In short, this ignore_killed_tuples change makes the second patch from
v1 more effective, seemingly by further ameliorating the same
bottleneck. Apparently accessing scan->ignore_killed_tuples created
another load-use hazard in the same tight inner loop (the per-tuple
_bt_readpage loop). Which matters with these queries, where we don't
need to do very much work per-tuple (_bt_readpage's pstate.startikey
optimization is as effective as possible here) and have quite a few
tuples (2,000 tuples) that need to be returned by each test query run.

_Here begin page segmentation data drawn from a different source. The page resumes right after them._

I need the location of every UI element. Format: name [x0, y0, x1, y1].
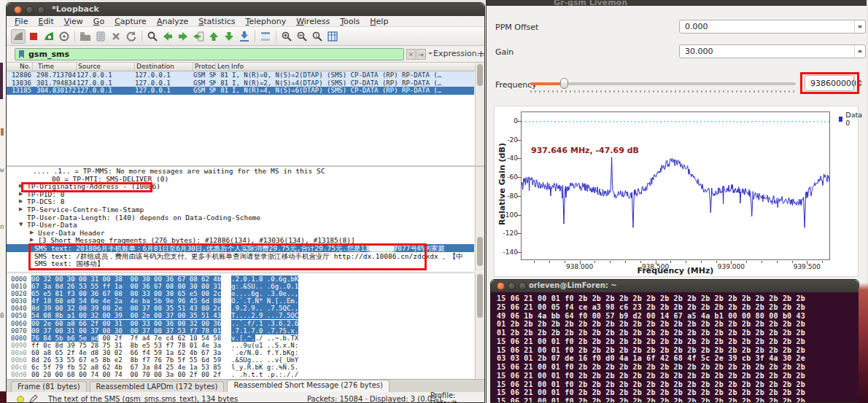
- detail-row[interactable]: .... .1.. = TP-MMS: No more messages are…: [7, 167, 474, 175]
- terminal-minimize-button[interactable]: [508, 282, 516, 290]
- details-scrollbar[interactable]: [475, 167, 484, 271]
- display-filter-input[interactable]: gsm_sms: [15, 48, 404, 60]
- hex-row[interactable]: 006000 2e 60 a8 66 2f 00 31 00 33 00 36 …: [7, 320, 474, 327]
- status-profile[interactable]: Profile: Default: [430, 391, 484, 403]
- filter-history-dropdown[interactable]: [428, 52, 433, 57]
- hex-row[interactable]: 00408d 39 00 32 00 39 00 2e 00 37 00 35 …: [7, 305, 474, 312]
- hex-row[interactable]: 002065 e5 81 f3 00 36 67 08 00 33 00 30 …: [7, 290, 474, 297]
- column-header-len[interactable]: Length: [216, 63, 230, 71]
- zoom-in-icon[interactable]: [279, 29, 294, 44]
- colorize-icon[interactable]: [258, 29, 273, 44]
- frequency-slider[interactable]: [530, 82, 796, 85]
- wireshark-titlebar[interactable]: *Loopback: [7, 3, 484, 16]
- goto-packet-icon[interactable]: [191, 29, 206, 44]
- expand-arrow-icon[interactable]: ▶: [30, 230, 34, 235]
- hex-dump-pane[interactable]: 000000 32 00 30 00 31 00 38 00 30 00 36 …: [7, 273, 474, 379]
- capture-restart-icon[interactable]: [42, 29, 56, 44]
- byte-view-tab[interactable]: Reassembled LAPDm (172 bytes): [90, 381, 225, 392]
- detail-row[interactable]: ▼TP-User-Data: [7, 221, 474, 229]
- column-header-no[interactable]: No.: [7, 63, 33, 71]
- filter-add-button[interactable]: +: [477, 48, 485, 59]
- hex-row[interactable]: 005054 08 8b a1 00 32 00 39 00 2e 00 37 …: [7, 312, 474, 319]
- capture-stop-icon[interactable]: [26, 29, 41, 44]
- minimize-button[interactable]: [26, 6, 34, 14]
- maximize-button[interactable]: [37, 6, 45, 14]
- detail-row[interactable]: ▶User-Data Header: [7, 229, 474, 237]
- menu-go[interactable]: Go: [88, 17, 109, 26]
- menu-analyze[interactable]: Analyze: [152, 17, 193, 26]
- collapse-arrow-icon[interactable]: ▼: [19, 222, 23, 227]
- detail-row[interactable]: SMS text: /群组成员，费用由该号码为您支付。更多手机账单查询请登录浙江…: [7, 252, 474, 260]
- hex-row[interactable]: 00d000 20 00 68 00 74 00 74 00 70 00 3a …: [7, 371, 474, 378]
- hex-row[interactable]: 007000 37 00 31 00 37 00 30 00 37 00 37 …: [7, 327, 474, 334]
- gain-spinbox[interactable]: 30.000: [679, 44, 866, 58]
- column-header-time[interactable]: Time: [36, 63, 77, 71]
- frequency-spinbox[interactable]: 938600000: [805, 75, 854, 91]
- byte-view-tab[interactable]: Reassembled Short Message (276 bytes): [227, 380, 390, 392]
- find-icon[interactable]: [145, 29, 160, 44]
- first-packet-icon[interactable]: [206, 29, 221, 44]
- capture-start-icon[interactable]: [11, 29, 26, 44]
- reload-icon[interactable]: [124, 29, 139, 44]
- expand-arrow-icon[interactable]: ▶: [19, 206, 23, 212]
- grgsm-titlebar[interactable]: Gr-gsm Livemon: [487, 0, 867, 6]
- hex-scrollbar[interactable]: [475, 273, 484, 379]
- column-header-proto[interactable]: Protocol: [193, 63, 216, 71]
- detail-row[interactable]: TP-User-Data-Length: (140) depends on Da…: [7, 214, 474, 222]
- terminal-titlebar[interactable]: orleven@LimForen: ~: [491, 280, 859, 292]
- menu-telephony[interactable]: Telephony: [241, 17, 292, 26]
- detail-row[interactable]: SMS text: 201806月手机账单：6月01日至6月30日,优惠后个人实…: [7, 244, 474, 252]
- close-button[interactable]: [14, 6, 22, 14]
- packet-row[interactable]: 13185304.830172728127.0.0.1127.0.0.1GSM …: [7, 87, 474, 95]
- byte-view-tab[interactable]: Frame (81 bytes): [11, 381, 87, 392]
- frequency-spin-arrows[interactable]: [854, 75, 864, 91]
- back-icon[interactable]: [160, 29, 175, 44]
- packet-row[interactable]: 13036301.794834538127.0.0.1127.0.0.1GSM …: [7, 79, 474, 87]
- packet-list-scrollbar[interactable]: [475, 63, 484, 165]
- menu-tools[interactable]: Tools: [335, 17, 365, 26]
- detail-row[interactable]: ▶[3 Short Message fragments (276 bytes):…: [7, 236, 474, 244]
- zoom-out-icon[interactable]: [295, 29, 309, 44]
- frequency-slider-thumb[interactable]: [560, 78, 568, 89]
- plot-frame[interactable]: [521, 111, 830, 260]
- filter-apply-button[interactable]: ➜: [416, 49, 426, 60]
- detail-row[interactable]: 00 = TP-MTI: SMS-DELIVER (0): [7, 175, 474, 183]
- detail-row[interactable]: ▶TP-DCS: 8: [7, 197, 474, 206]
- terminal-close-button[interactable]: [497, 282, 505, 290]
- detail-row[interactable]: ▶TP-Service-Centre-Time-Stamp: [7, 206, 474, 214]
- menu-statistics[interactable]: Statistics: [193, 17, 240, 26]
- close-file-icon[interactable]: [109, 29, 123, 44]
- menu-view[interactable]: View: [59, 17, 88, 26]
- expand-arrow-icon[interactable]: ▶: [19, 198, 23, 204]
- hex-row[interactable]: 001067 3a 8d 26 53 55 ff 1a 00 36 67 08 …: [7, 283, 474, 290]
- column-header-dst[interactable]: Destination: [135, 63, 193, 71]
- terminal-output[interactable]: 15 06 21 00 01 f0 2b 2b 2b 2b 2b 2b 2b 2…: [491, 292, 859, 402]
- zoom-reset-icon[interactable]: 1: [310, 29, 325, 44]
- detail-row[interactable]: SMS text: 国移动】: [7, 259, 474, 267]
- detail-row[interactable]: ▶TP-Originating-Address - (10086): [7, 182, 474, 190]
- detail-row[interactable]: ▶TP-PID: 0: [7, 190, 474, 198]
- menu-file[interactable]: File: [9, 17, 33, 26]
- terminal-maximize-button[interactable]: [519, 282, 527, 290]
- hex-row[interactable]: 00a060 a8 65 2f 4e d8 30 02 66 f4 59 1a …: [7, 349, 474, 356]
- expert-info-icon[interactable]: [17, 396, 24, 403]
- hex-row[interactable]: 00304f 18 60 e0 54 0e 4e 2a 4e ba 5b 9e …: [7, 297, 474, 305]
- hex-row[interactable]: 0090ff 0c 8d 39 75 28 75 31 8b e5 53 f7 …: [7, 342, 474, 349]
- hex-row[interactable]: 00b08d 26 53 55 67 e5 8b e2 8b f7 76 7b …: [7, 356, 474, 364]
- ppm-offset-spinbox[interactable]: 0.000: [679, 20, 866, 34]
- menu-wireless[interactable]: Wireless: [291, 17, 335, 26]
- menu-capture[interactable]: Capture: [109, 17, 152, 26]
- column-header-info[interactable]: Info: [230, 63, 484, 71]
- open-file-icon[interactable]: [78, 29, 93, 44]
- forward-icon[interactable]: [176, 29, 190, 44]
- ppm-offset-spin-arrows[interactable]: [854, 20, 865, 33]
- menu-edit[interactable]: Edit: [33, 17, 58, 26]
- hex-row[interactable]: 000000 32 00 30 00 31 00 38 00 30 00 36 …: [7, 275, 474, 283]
- packet-row[interactable]: 12886298.713704133127.0.0.1127.0.0.1GSM …: [7, 71, 474, 79]
- save-file-icon[interactable]: [93, 29, 108, 44]
- gain-spin-arrows[interactable]: [854, 45, 865, 58]
- column-header-src[interactable]: Source: [77, 63, 135, 71]
- expand-arrow-icon[interactable]: ▶: [19, 183, 23, 189]
- filter-clear-button[interactable]: ✕: [406, 49, 416, 60]
- autoscroll-icon[interactable]: [237, 29, 252, 44]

Since this ignore_killed_tuples change is also very simple, and also
seems like an easy win, I think that it can be committed as part of
the second patch. Without it needing to wait for too much more
performance validation.
Attached are 2 text files showing pgbench output/summary info,
generated by my test script (both are from runs that took place within
the last 2 hours). One of these result sets just confirms what I
reported earlier on, with an unmodified v1 patchset. The other set of
results/file shows detailed results for the v1 patchset with the
ignore_killed_tuples change also applied, for the same pgbench
config/workload. This second file gives full details to back up my
"~5.5% faster than master" claim.
The pgbench script used for this is as follows:
\set aid random_exponential(1, 100000 * :scale, 3.0)
\set endrange :aid + 2000
SELECT abalance FROM pgbench_accounts WHERE aid between :aid AND :endrange;
I'm deliberately not attaching a new v2 for this ignore_killed_tuples
change right now. The first patch is a few hundred KBs, and I don't
want this email to get held up in moderation. Though I will attach the
ignore_killed_tuples change in its own patch, which I've also attached
(with a .txt extension, just to avoid confusing CFTester).